Another scenario involves an operator who notices a situation where the system will fail and can raise a flag to invoke a different recognition algorithm specific to that case. The system will start by giving the user a "specification sheet"—a list of situations that might cause the program to fail. This empowers the user to watch out for any of these situations and tell the system when to use an alternate algorithm.
Adaptation to new challenges
Parikh's research also opens possibilities for improving the system itself, either by using better training data or by self-compensating for potential failures. Some failure situations can be alleviated with additional specific training data. If a facial recognition system reports that it is likely to fail when a woman is wearing heavy makeup, the system might be improved when trained with more pictures of women wearing makeup, Parikh suggests.
Other systems can be programmed to compensate for certain failures. For example, a system identifying a person from a video feed could be programmed to first focus on frames where a person is facing the camera—when the algorithm has the highest chance of success—and then apply those identifications to the difficult frames where the person is turned away.
In order to determine and describe potential failure scenarios, Parikh will use clustering techniques to group the failures by similar features, then use crowdsourcing to allow a large number of people to describe the clusters. One cluster of failed faces that were not properly identified might turn out to be faces of people wearing sunglasses, and the people looking at the cluster would note that the similarity is the sunglasses.
This research has many applications, ranging from autonomous vehicle perception to mining large quantities of visual data on social media.

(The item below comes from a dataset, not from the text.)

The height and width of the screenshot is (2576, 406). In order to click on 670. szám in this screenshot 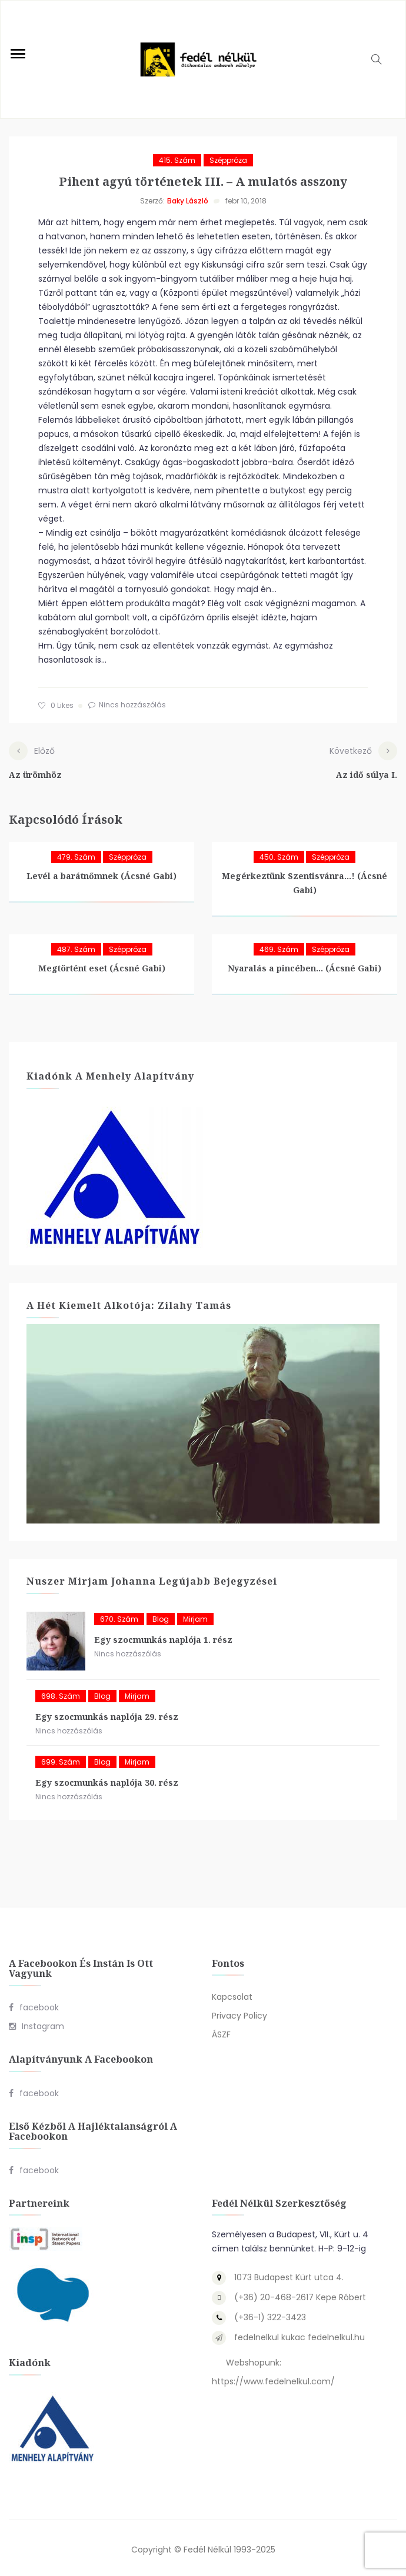, I will do `click(119, 1616)`.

Parikh teaches an Introduction to Computer Vision class and an Advanced Computer Vision class that focuses on reading and critiquing recent and classical papers. In addition, she and Assistant Professor Dhruv Batra organize a machine vision and learning reading group where students can learn about cutting-edge techniques and get feedback on their work. The two recently organized a Mid-Atlantic Computer Vision (MACV) workshop at Virginia Tech, which was attended by more than 100 computer vision faculty members and students from neighboring universities, including Carnegie Mellon University, Duke University, George Mason University, George Washington University, Johns Hopkins University, the University of Maryland, and the University of North Carolina.